REQUIRED ACTION
Check each line of the records for "clienți"; collect those that have it.

────────

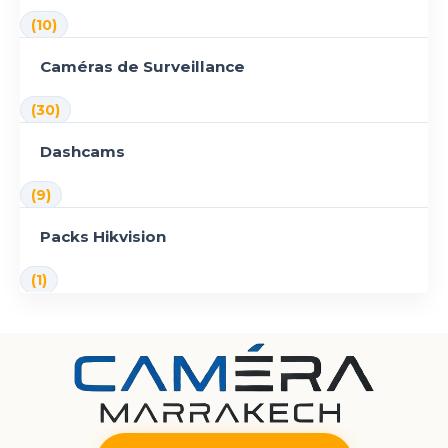
(10)
Caméras de Surveillance
(30)
Dashcams
(9)
Packs Hikvision
(1)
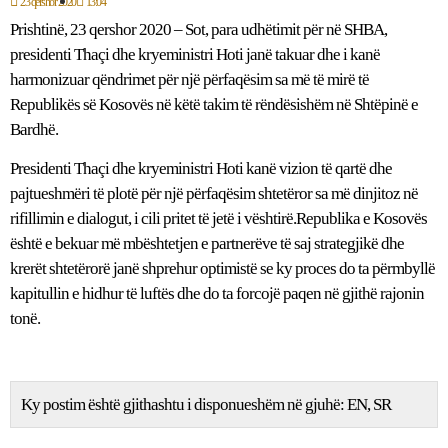
23 qershor 2020
13:04
Prishtinë, 23 qershor 2020 – Sot, para udhëtimit për në SHBA,
presidenti Thaçi dhe kryeministri Hoti janë takuar dhe i kanë
harmonizuar qëndrimet për një përfaqësim sa më të mirë të
Republikës së Kosovës në këtë takim të rëndësishëm në Shtëpinë e
Bardhë.
Presidenti Thaçi dhe kryeministri Hoti kanë vizion të qartë dhe
pajtueshmëri të plotë për një përfaqësim shtetëror sa më dinjitoz në
rifillimin e dialogut, i cili pritet të jetë i vështirë.Republika e Kosovës
është e bekuar më mbështetjen e partnerëve të saj strategjikë dhe
krerët shtetërorë janë shprehur optimistë se ky proces do ta përmbyllë
kapitullin e hidhur të luftës dhe do ta forcojë paqen në gjithë rajonin
tonë.
Ky postim është gjithashtu i disponueshëm në gjuhë:
EN
SR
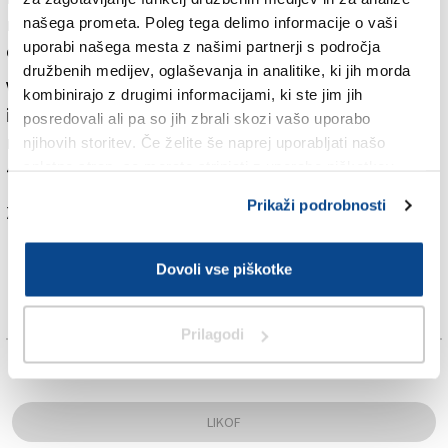
namene. Ob 20. uri bodo predstavili novo letino
našega prometa. Poleg tega delimo informacije o vaši
uporabi našega mesta z našimi partnerji s področja
občinskega reprezentančnega vina.
družbenih medijev, oglaševanja in analitike, ki jih morda
V soboto ob 19.30 bo na vrsti piknik med trtami z
kombinirajo z drugimi informacijami, ki ste jim jih
izbrano piknik hrano in vinom. Informacije in
posredovali ali pa so jih zbrali skozi vašo uporabo
rezervacije na info.vinoteka@gmail.com ali +39 345
njihovih storitev. Če želite še naprej uporabljati našo
456 6365
spletno stran, se morate strinjati z uporabo piškotkov.
Prikaži podrobnosti
Za branje in pisanje komentarjev
je potrebna prijava
Dovoli vse piškotke
Prilagodi
TAGS:
LIKOF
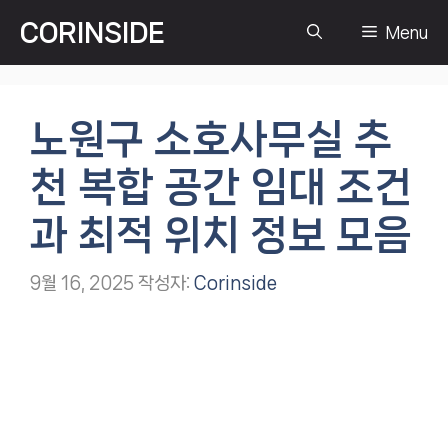
컨
CORINSIDE
Menu
텐
츠
로
건
노원구 소호사무실 추
너
뛰
천 복합 공간 임대 조건
기
과 최적 위치 정보 모음
9월 16, 2025
작성자:
Corinside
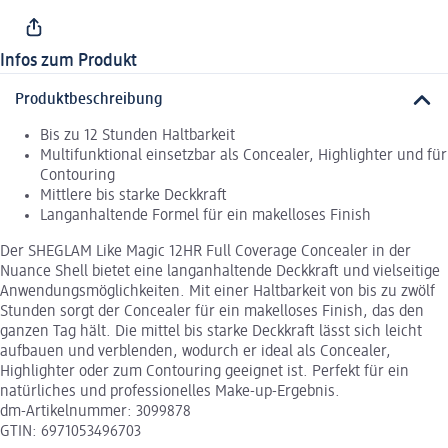
Infos zum Produkt
Produktbeschreibung
Bis zu 12 Stunden Haltbarkeit
Multifunktional einsetzbar als Concealer, Highlighter und für
Contouring
Mittlere bis starke Deckkraft
Langanhaltende Formel für ein makelloses Finish
Der SHEGLAM Like Magic 12HR Full Coverage Concealer in der
Nuance Shell bietet eine langanhaltende Deckkraft und vielseitige
Anwendungsmöglichkeiten. Mit einer Haltbarkeit von bis zu zwölf
Stunden sorgt der Concealer für ein makelloses Finish, das den
ganzen Tag hält. Die mittel bis starke Deckkraft lässt sich leicht
aufbauen und verblenden, wodurch er ideal als Concealer,
Highlighter oder zum Contouring geeignet ist. Perfekt für ein
natürliches und professionelles Make-up-Ergebnis.
dm-Artikelnummer: 3099878
GTIN: 6971053496703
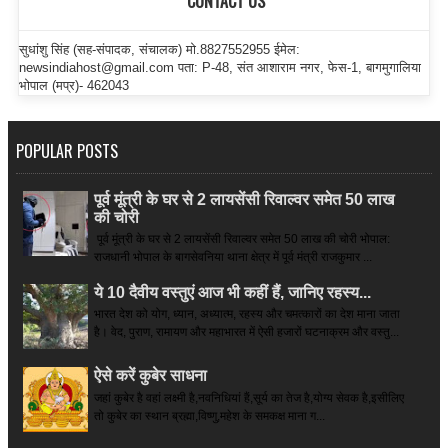
CONTACT US
सुधांशु सिंह (सह-संपादक, संचालक) मो.8827552955 ईमेल:
newsindiahost@gmail.com पता: P-48, संत आशाराम नगर, फेस-1, बागमुगालिया
भोपाल (मप्र)- 462043
POPULAR POSTS
पूर्व मूंत्री के घर से 2 लायसेंसी रिवाल्वर समेत 50 लाख
की चोरी
पूर्व मूंत्री के घर से 2 लायसेंसी रिवाल्वर समेत 50 लाख की चोरी भोपाल:
राजधानी भोपाल के बागसेवनिया थाना क्षेत्र में पूर्व मंत्री राजकुमार ...
ये 10 दैवीय वस्तुएं आज भी कहीं हैं, जानिए रहस्य...
भारत देश को योग, ध्यान, अध्यात्म, रहस्य और चमत्कारों का देश माना जाता
है। वेद, पुराण, रामायण और महाभारत में ऐसी हजारों घटनाक्रम और वस्तु...
ऐसे करें कुबेर साधना
जहां कुबेर है­ वहां लक्ष्मी है,नवनिधियां हैं,सूर्य का तेज है,योग्य सेवक है,इसीलिए
तो कुबेर का स्थान ब्रह्मा,विष्णु,महेश के समकक्ष माना ग...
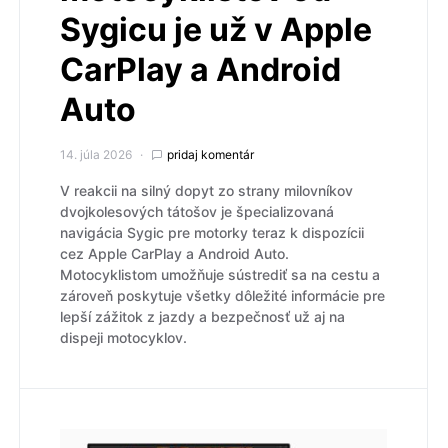
Sygicu je už v Apple
CarPlay a Android
Auto
14. júla 2026
pridaj komentár
V reakcii na silný dopyt zo strany milovníkov
dvojkolesových tátošov je špecializovaná
navigácia Sygic pre motorky teraz k dispozícii
cez Apple CarPlay a Android Auto.
Motocyklistom umožňuje sústrediť sa na cestu a
zároveň poskytuje všetky dôležité informácie pre
lepší zážitok z jazdy a bezpečnosť už aj na
dispeji motocyklov.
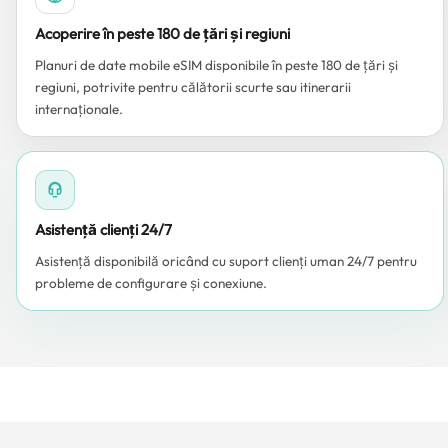
Acoperire în peste 180 de țări și regiuni
Planuri de date mobile eSIM disponibile în peste 180 de țări și
regiuni, potrivite pentru călătorii scurte sau itinerarii
internaționale.
Asistență clienți 24/7
Asistență disponibilă oricând cu suport clienți uman 24/7 pentru
probleme de configurare și conexiune.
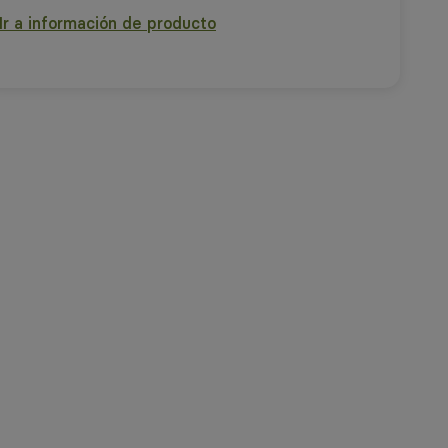
Ir a información de producto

────────

COMPLETED EXERCISE
Asistență clienți 24/7
Asistență disponibilă oricând cu suport clienți uman 24/7 pentru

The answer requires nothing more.